Stored dataset items
■ ■ ■ ■ ■
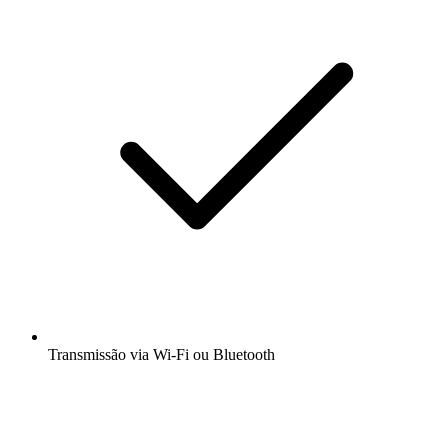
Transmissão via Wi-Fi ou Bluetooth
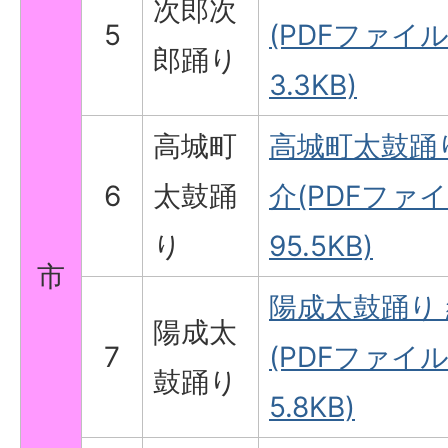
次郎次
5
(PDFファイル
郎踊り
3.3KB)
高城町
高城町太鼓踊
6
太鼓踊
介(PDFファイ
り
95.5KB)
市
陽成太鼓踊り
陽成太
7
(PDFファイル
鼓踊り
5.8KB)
■ ■ ■ ■ ■
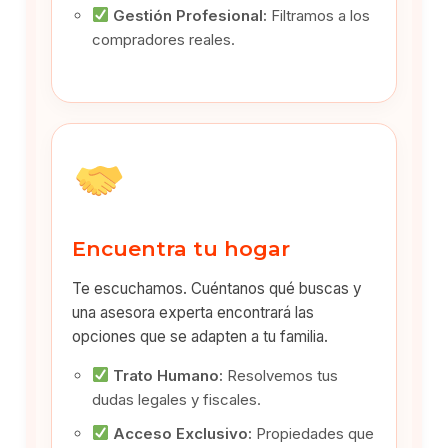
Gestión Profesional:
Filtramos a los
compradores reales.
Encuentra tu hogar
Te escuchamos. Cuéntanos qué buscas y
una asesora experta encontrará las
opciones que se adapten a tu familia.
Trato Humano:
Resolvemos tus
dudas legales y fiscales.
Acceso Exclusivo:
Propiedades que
■ ■ ■ ■ ■
* [What to do] Look above for the line with "una asesora experta encontrará las"; retype exactly that line, every line after it up to the line with "Propiedades que", and that line too, nothing else.

* [Solution to this exercise]
una asesora experta encontrará las
opciones que se adapten a tu familia.
Trato Humano:
Resolvemos tus
dudas legales y fiscales.
Acceso Exclusivo:
Propiedades que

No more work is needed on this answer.